Ms Bensouda also took part in negotiations on the treaty of the Economic Community of West African States (ECOWAS), the West African Parliament and the ECOWAS Tribunal. She has served as delegate to United Nations conferences on crime prevention, the Organization of African Unity’s Ministerial Meetings on Human Rights, and as delegate of The Gambia to the meetings of the Preparatory Commission for the International Criminal Court.
Ms Bensouda holds a masters degree in International Maritime Law and Law of The Sea and as such is the first international maritime law expert of The Gambia.
“She always struck us a very thoughtful person of great intellect,” says Human Rights Watch senior counsel Liz Evenson.
A senior lecturer at the Melbourne Law School in Australia, Kevin Jon Heller, says Mr Cayley would have been an “excellent” chief prosecutor, but Mrs Bensouda was also “very qualified” for the job.
“She offers the best of both worlds – an ICC insider who offers institutional continuity, which will be critical in the coming years, but has a strong, independent voice that has not been tainted by Moreno-Ocampo’s incompetent tenure,” he writes on the Opinio Juris blog.

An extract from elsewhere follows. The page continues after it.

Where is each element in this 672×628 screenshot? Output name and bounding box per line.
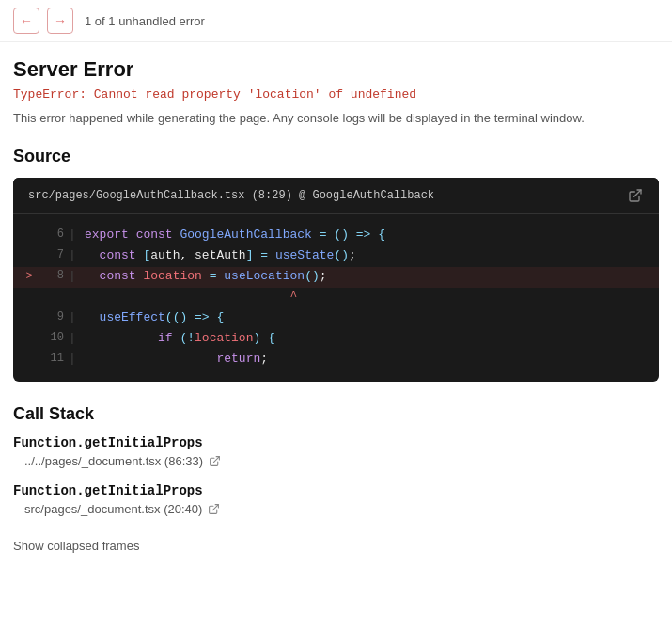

“Having spoken to numerous individuals involved in the ICC, from OTP [Office of The Prosecutor] staff to legal officers in chambers to defence attorneys, it is clear that Bensouda was the primary reason that the OTP didn’t fall completely apart over the past eight years.”
“I have also had the good fortune to spend time with Bensouda over the past couple of years. She is, to put it mildly, an incredibly impressive woman: smart, articulate, thoughtful (a welcome change from Moreno-Ocampo) and compassionate.”
Mrs Bensouda was once a politician, with Gambian President Yahya Jammeh – who took power in a coup in 1994 and is accused of harassing the opposition and the press – appointing her as justice minister in 1998. But the two fell out and Mr Jammeh sacked her about two years later.
“She was relieved of her duties while she was abroad,” Gambian opposition leader Ousainou Darboe told the BBC.
“She is a fantastic person, and showed genuine concern about human rights issues [in The Gambia].”
She is the recipient of numerous awards, including the distinguished International Court of Justice (ICJ) International Jurists Award (2009), presented by the then-President of India, P D Patil; the 2011 World Peace Through Law Award presented by the Whitney Harris World Law Institute, the American Society of International Law’s Honorary Membership Award (2014), the XXXV Peace Prize by the UN Association of Spain (2015), and the Praeses Elit Award (2015).
In addition to receiving several honorary doctorates, Bensouda has been listed by Time magazine as one of the 100 most influential people in the world (2012 and 2017); by New African magazine as one of the ‘Most Influential Africans’; by Foreign Policy as one of the ‘Leading Global Thinkers’ (2013) and by Jeune Afrique as one of 50 African women who, by their actions and initiatives in their respective roles, advance the African continent (2014 and 2015).
Mrs Bensouda is married to a Gambian-Moroccan businessman. They have three children – one of whom is adopted.